How should Christians respond to rumours of war? This article argues that Christians should find their comfort in knowing that Christ is the one who rules the world of politics, and God in his sovereignty rules and overrules all human activity, including when to allow war and when to stop it.

Source: Una Sancta, 2015. 4 pages.

Wars and Rumours of Wars

If someone were to record all Scriptural references to war, he or she would end up with a collection of quite some pages. We can read about armed conflict throughout the Bible, mainly in the Old Testament. And as for relevance for us today, we live in a time of political unrest in various places, our military are and have been active in a number of these, and a seemingly ever increasing number of refugees are knocking on the doors of other nations including Australia. Less important yet also influential is the fact we become aware of such conflicts virtually on the day they happen.

But there's more. Although our country has not been seriously threatened with an invasion for seventy years, efforts to achieve lasting peace somewhere else on the globe have our politicians constantly busy with alliances, treaties and detente, as well as the capabili­ties of our own military. Then, besides the possibility of 'normal' warfare, involving bombs, rockets and an assemblage of other weaponry there is the possibility that someone someday will order the firing of a nuclear device, someone like Kim Jong-un, that loose cannon in North Korea.

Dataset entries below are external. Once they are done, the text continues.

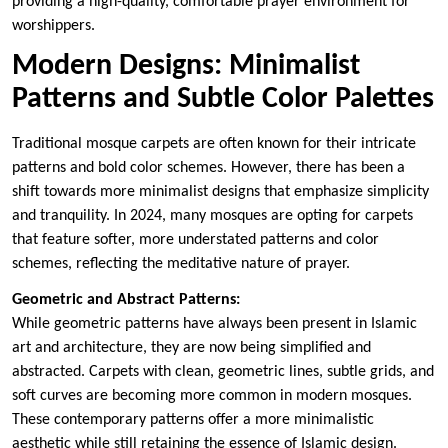
providing a high-quality, comfortable prayer environment for
worshippers.
Modern Designs: Minimalist
Patterns and Subtle Color Palettes
Traditional mosque carpets are often known for their intricate
patterns and bold color schemes. However, there has been a
shift towards more minimalist designs that emphasize simplicity
and tranquility. In 2024, many mosques are opting for carpets
that feature softer, more understated patterns and color
schemes, reflecting the meditative nature of prayer.
Geometric and Abstract Patterns:
While geometric patterns have always been present in Islamic
art and architecture, they are now being simplified and
abstracted. Carpets with clean, geometric lines, subtle grids, and
soft curves are becoming more common in modern mosques.
These contemporary patterns offer a more minimalistic
aesthetic while still retaining the essence of Islamic design.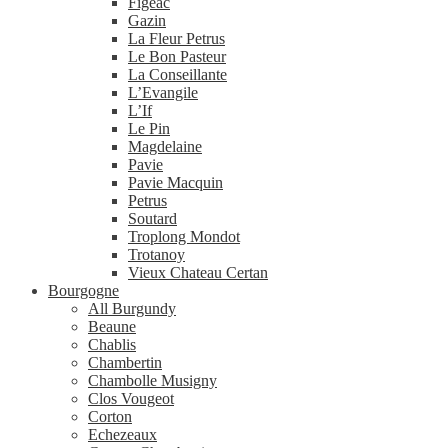
Figeac
Gazin
La Fleur Petrus
Le Bon Pasteur
La Conseillante
L’Evangile
L’If
Le Pin
Magdelaine
Pavie
Pavie Macquin
Petrus
Soutard
Troplong Mondot
Trotanoy
Vieux Chateau Certan
Bourgogne
All Burgundy
Beaune
Chablis
Chambertin
Chambolle Musigny
Clos Vougeot
Corton
Echezeaux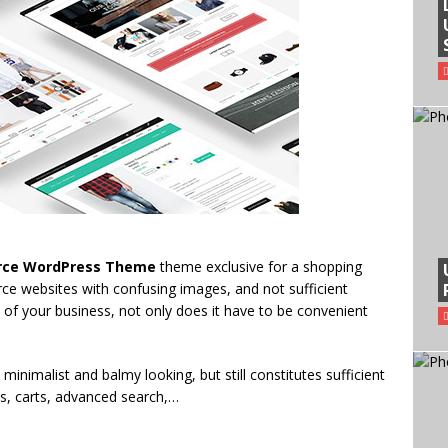
rce WordPress Theme
theme exclusive for a shopping
e websites with confusing images, and not sufficient
ce of your business, not only does it have to be convenient
minimalist and balmy looking, but still constitutes sufficient
s, carts, advanced search,…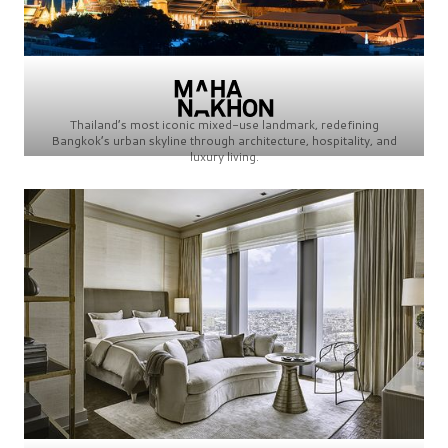
Thailand’s most iconic mixed-use landmark, redefining
Bangkok’s urban skyline through architecture, hospitality, and
luxury living.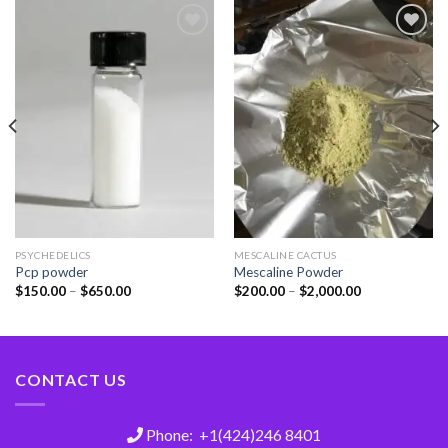
Add
Add
to
to
wishlist
wishlist
PSYCHEDELICS
MESCALINE CACTUS
Pcp powder
Mescaline Powder
$
150.00
–
$
650.00
$
200.00
–
$
2,000.00
CONTACT US
Phone: +1(424)246 8401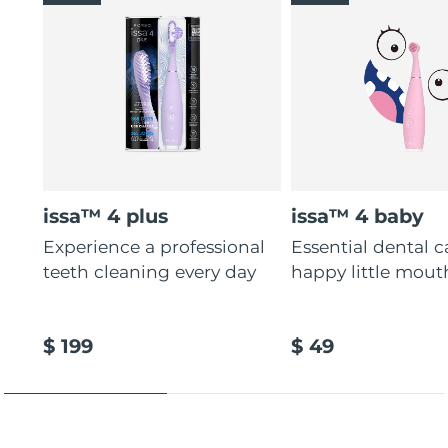
issa™ 4 plus
issa™ 4 baby
Experience a professional
Essential dental c
teeth cleaning every day
happy little mout
$ 199
$ 49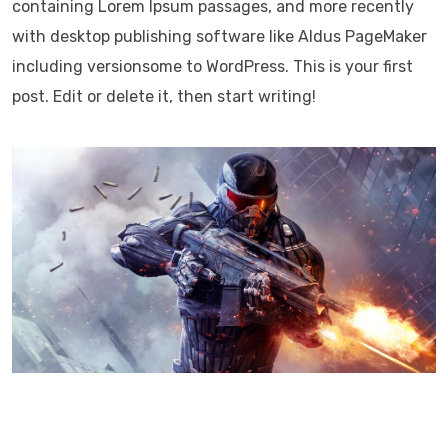
containing Lorem Ipsum passages, and more recently
with desktop publishing software like Aldus PageMaker
including versionsome to WordPress. This is your first
post. Edit or delete it, then start writing!
Lorem Ipsum has been the industry’s standard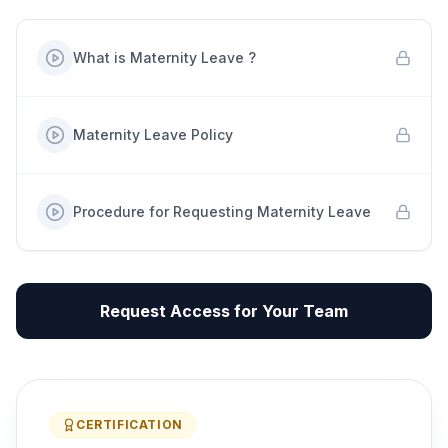
What is Maternity Leave ?
Maternity Leave Policy
Procedure for Requesting Maternity Leave
Request Access for Your Team
CERTIFICATION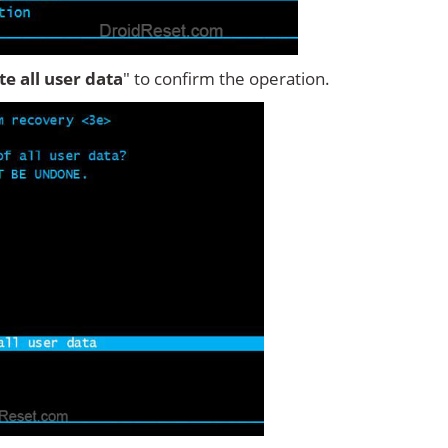
ete all user data
" to confirm the operation.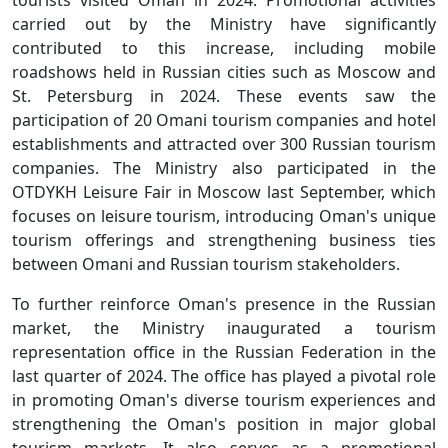
carried out by the Ministry have significantly
contributed to this increase, including mobile
roadshows held in Russian cities such as Moscow and
St. Petersburg in 2024. These events saw the
participation of 20 Omani tourism companies and hotel
establishments and attracted over 300 Russian tourism
companies. The Ministry also participated in the
OTDYKH Leisure Fair in Moscow last September, which
focuses on leisure tourism, introducing Oman's unique
tourism offerings and strengthening business ties
between Omani and Russian tourism stakeholders.
To further reinforce Oman's presence in the Russian
market, the Ministry inaugurated a tourism
representation office in the Russian Federation in the
last quarter of 2024. The office has played a pivotal role
in promoting Oman's diverse tourism experiences and
strengthening the Oman's position in major global
tourism markets. It also serves as a promotional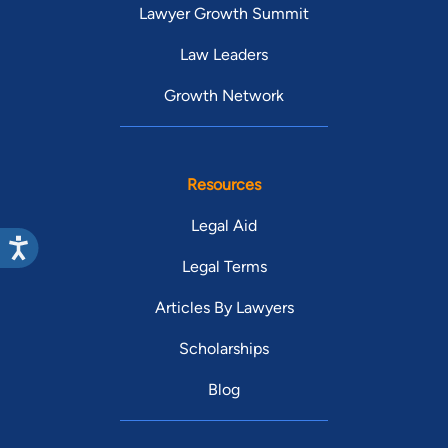
Lawyer Growth Summit
Law Leaders
Growth Network
Resources
Legal Aid
Legal Terms
Articles By Lawyers
Scholarships
Blog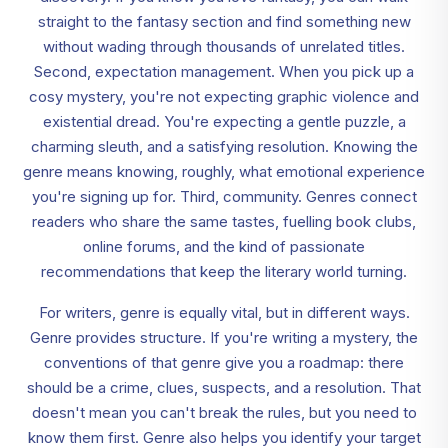
straight to the fantasy section and find something new
without wading through thousands of unrelated titles.
Second, expectation management. When you pick up a
cosy mystery, you're not expecting graphic violence and
existential dread. You're expecting a gentle puzzle, a
charming sleuth, and a satisfying resolution. Knowing the
genre means knowing, roughly, what emotional experience
you're signing up for. Third, community. Genres connect
readers who share the same tastes, fuelling book clubs,
online forums, and the kind of passionate
recommendations that keep the literary world turning.
For writers, genre is equally vital, but in different ways.
Genre provides structure. If you're writing a mystery, the
conventions of that genre give you a roadmap: there
should be a crime, clues, suspects, and a resolution. That
doesn't mean you can't break the rules, but you need to
know them first. Genre also helps you identify your target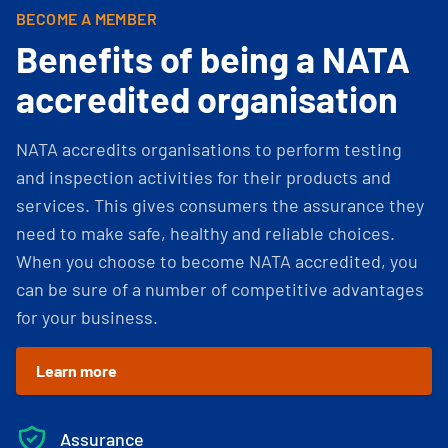
BECOME A MEMBER
Benefits of being a NATA
accredited organisation
NATA accredits organisations to perform testing
and inspection activities for their products and
services. This gives consumers the assurance they
need to make safe, healthy and reliable choices.
When you choose to become NATA accredited, you
can be sure of a number of competitive advantages
for your business.
Learn more
Assurance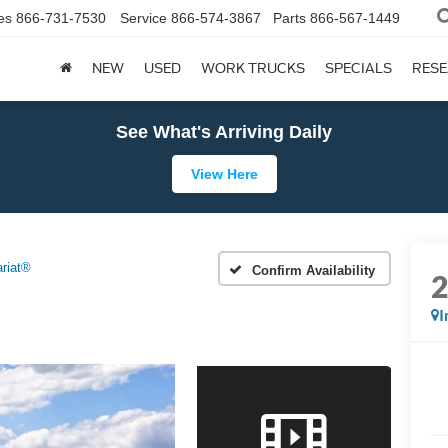
es
866-731-7530
Service
866-574-3867
Parts
866-567-1449
NEW
USED
WORK TRUCKS
SPECIALS
RES
See What's Arriving Daily
View Here
ariat®
Confirm Availability
I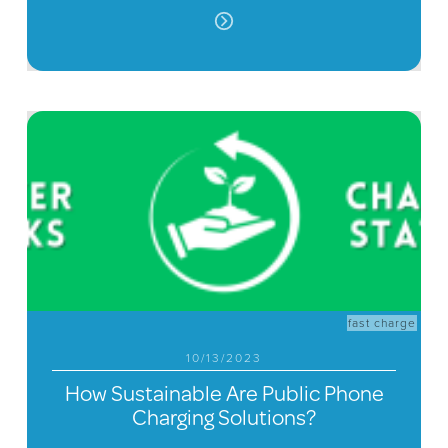
fast charge
10/13/2023
How Sustainable Are Public Phone
Charging Solutions?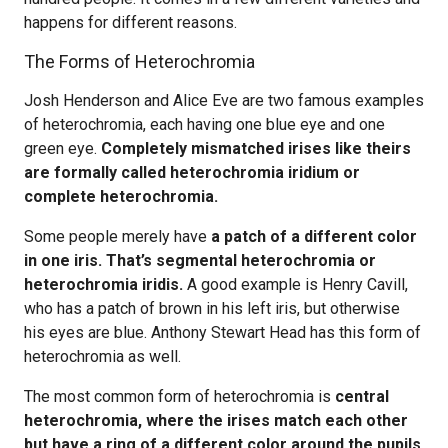
happens for different reasons.
The Forms of Heterochromia
Josh Henderson and Alice Eve are two famous examples
of heterochromia, each having one blue eye and one
green eye.
Completely mismatched irises like theirs
are formally called heterochromia iridium or
complete heterochromia.
Some people merely have
a patch of a different color
in one iris. That’s segmental heterochromia or
heterochromia iridis.
A good example is Henry Cavill,
who has a patch of brown in his left iris, but otherwise
his eyes are blue. Anthony Stewart Head has this form of
heterochromia as well.
The most common form of heterochromia is
central
heterochromia, where the irises match each other
but have a ring of a different color around the pupils
.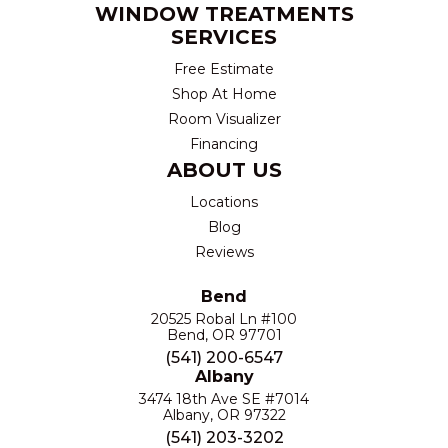
WINDOW TREATMENTS
SERVICES
Free Estimate
Shop At Home
Room Visualizer
Financing
ABOUT US
Locations
Blog
Reviews
Bend
20525 Robal Ln #100
Bend, OR 97701
(541) 200-6547
Albany
3474 18th Ave SE #7014
Albany, OR 97322
(541) 203-3202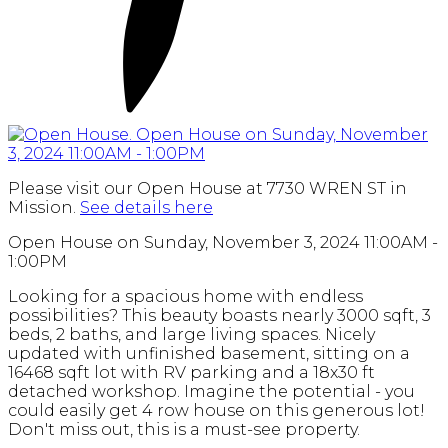
Please visit our Open House at 7730 WREN ST in
Mission.
See details here
Open House on Sunday, November 3, 2024 11:00AM -
1:00PM
Looking for a spacious home with endless
possibilities? This beauty boasts nearly 3000 sqft, 3
beds, 2 baths, and large living spaces. Nicely
updated with unfinished basement, sitting on a
16468 sqft lot with RV parking and a 18x30 ft
detached workshop. Imagine the potential - you
could easily get 4 row house on this generous lot!
Don't miss out, this is a must-see property.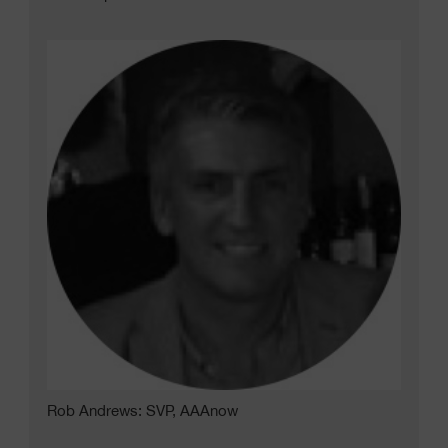
Rob Andrews: SVP, AAAnow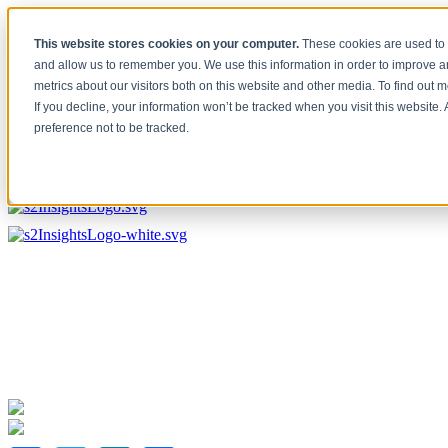
[Under the Hood] Debating the latest Tech and Tools for your Busine
This website stores cookies on your computer.
These cookies are used to 
Watch Now
and allow us to remember you. We use this information in order to improve 
metrics about our visitors both on this website and other media. To find out 
Home
If you decline, your information won’t be tracked when you visit this website
Solutions
preference not to be tracked.
Work
About
Contact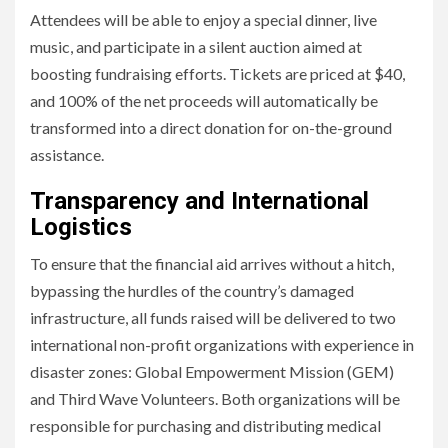
Attendees will be able to enjoy a special dinner, live
music, and participate in a silent auction aimed at
boosting fundraising efforts. Tickets are priced at $40,
and 100% of the net proceeds will automatically be
transformed into a direct donation for on-the-ground
assistance.
Transparency and International
Logistics
To ensure that the financial aid arrives without a hitch,
bypassing the hurdles of the country’s damaged
infrastructure, all funds raised will be delivered to two
international non-profit organizations with experience in
disaster zones: Global Empowerment Mission (GEM)
and Third Wave Volunteers. Both organizations will be
responsible for purchasing and distributing medical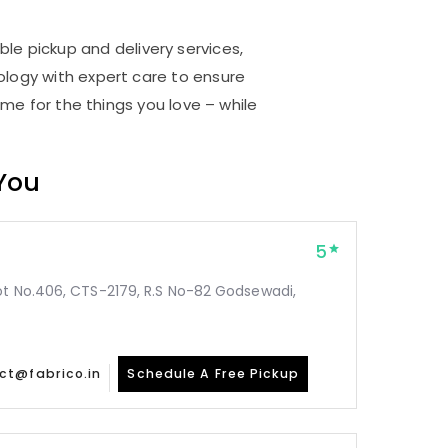
i
ble pickup and delivery services,
logy with expert care to ensure
me for the things you love – while
 You
5
ot No.406, CTS-2179, R.S No-82 Godsewadi,
ct@fabrico.in
Schedule A Free Pickup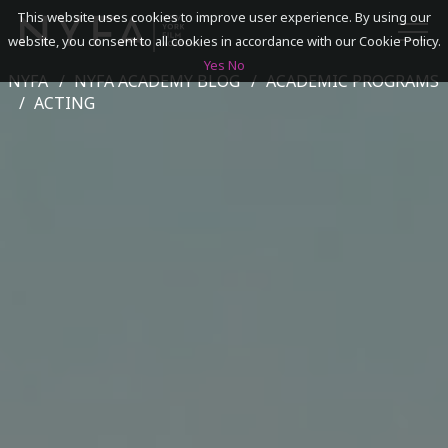
This website uses cookies to improve user experience. By using our
website, you consent to all cookies in accordance with our Cookie Policy.
Yes
No
NYFA
NYFA ACADEMY BLOG
ACADEMIC PROGRAMS
SEARCH
ACTING
ACADEMICS
ADMISSIONS & FINANCES
CAMPUSES
DISCOVER NYFA
ALUMNI
YOUTH PROGRAMS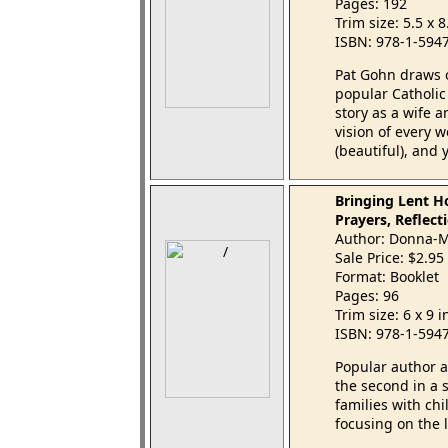
Pages: 192
Trim size: 5.5 x 
ISBN: 978-1-594
Pat Gohn draws 
popular Catholi
story as a wife 
vision of every 
(beautiful), and
Bringing Lent H
Prayers, Reflecti
Author: Donna-M
Sale Price: $2.95
Format: Booklet
Pages: 96
Trim size: 6 x 9 
ISBN: 978-1-594
Popular author 
the second in a s
families with ch
focusing on the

While those seventy years of freedom from serious threats may provide our island nation with a sense of national security, we have sufficient insight in the goings-on in this world to realise that we live in a vale of tears. Warfare results in so much misery, be it by one nation fighting another or by guerrilla campaigns by extremists such as ISIS. One result of such hostilities in our nation is the myriad of books and film documentaries about all sorts of wars. But no matter how many of these we read or watch they will never convey a true sense of what people are capable of inflicting on one another.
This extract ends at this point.